“These people responsible for this are worse than the communists in Poland,” one local said when General Motors razed the neighborhood in the early 1980s.
In 1981, Detroit lawyer and activist George Corsetti decided he would capture the demise of Poletown on video, directing the documentary film, Poletown Lives!
“They were up against the giants,” Corsetti told One Detroit last week, “General Motors, the city of Detroit, the Archdiocese, the UAW, probably Wall Street too and my sense was that they weren’t going to do too well.”
Poletown Lives! captured efforts by some Detroit east side residents to keep their homes as General Motors and the City of Detroit used eminent domain to take their property and build what would become the Detroit/Hamtramck Assembly plant.
That plant made news late last month with the announcement it might close as the automaker restructures its operations.
Thirty-seven years ago Corsetti followed residents as they searched for ways to stop their removal and displacement. Thousands were displaced along with more than one hundred businesses, several churches and a hospital.
Poletown Lives! shows the wrecking ball leveling the Immaculate Conception Church, the centerpiece of Poletown’s Polish Catholic community.
“These people responsible for this are worse than the communists in Poland,” Father Joseph Karasiewicz said in the film.
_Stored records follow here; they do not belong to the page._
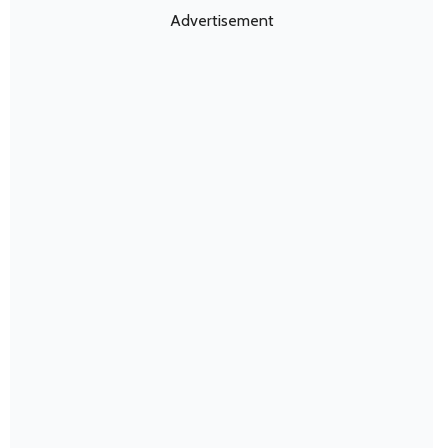
Advertisement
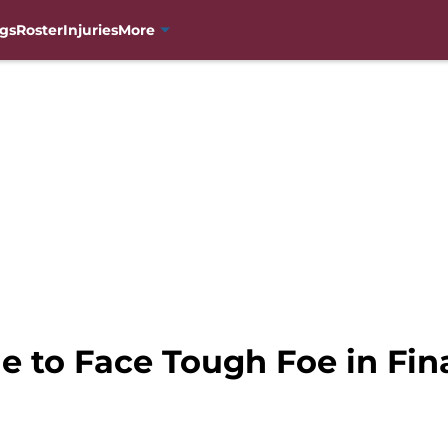
gs
Roster
Injuries
More
e to Face Tough Foe in Fin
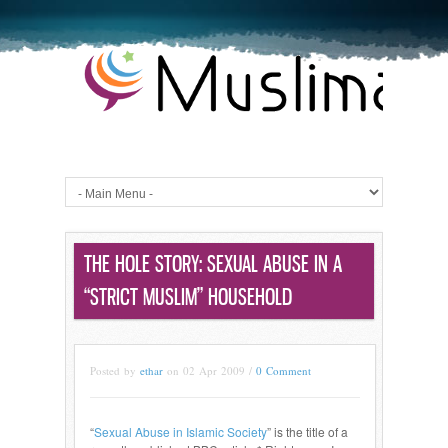
THE HOLE STORY: SEXUAL ABUSE IN A
“STRICT MUSLIM” HOUSEHOLD
Posted by
ethar
on 02 Apr 2009 /
0 Comment
“
Sexual Abuse in Islamic Society
” is the title of a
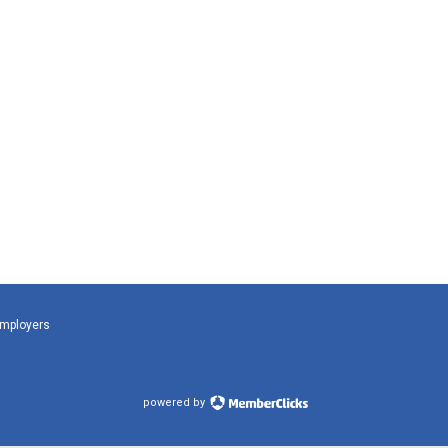
Employers
powered by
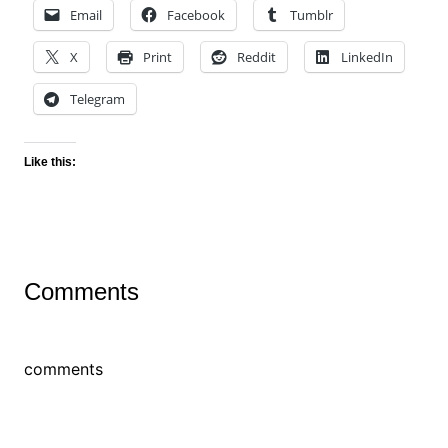
Email
Facebook
Tumblr
X
Print
Reddit
LinkedIn
Telegram
Like this:
Comments
comments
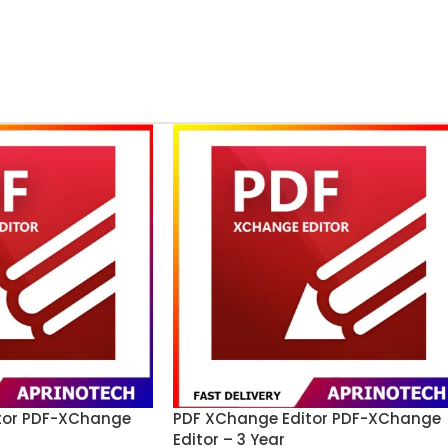
tor PDF-XChange
PDF XChange Editor PDF-XChange
Editor – 3 Year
Someone asked him, “Including the Archdiocese, Father?”
“Absolutely. Absolutely,” Karasiewicz said, “because it’s a criminal act. You go down to a very basic definition of stealing, that’s simply taking somebody else’s property against their will, that’s all it is.”
“It was clearly over when the church went down.” Corsetti recalled.
Karasiewicz would die of a heart attack six months after his church was leveled.